(Extracted page text data)
========
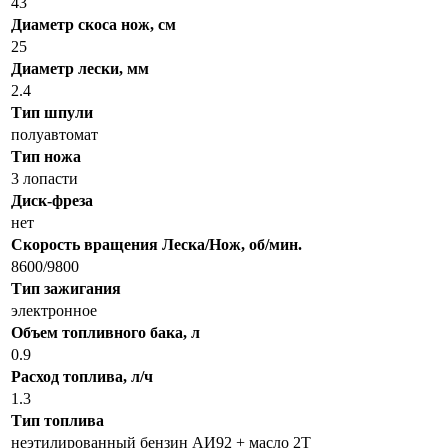
43
Диаметр скоса нож, см
25
Диаметр лески, мм
2.4
Тип шпули
полуавтомат
Тип ножа
3 лопасти
Диск-фреза
нет
Скорость вращения Леска/Нож, об/мин.
8600/9800
Тип зажигания
электронное
Объем топливного бака, л
0.9
Расход топлива, л/ч
1.3
Тип топлива
неэтилированный бензин АИ92 + масло 2Т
========
For each line above that contains the word "Диаметр", make a copy.

→ Task response
Диаметр скоса нож, см
Диаметр лески, мм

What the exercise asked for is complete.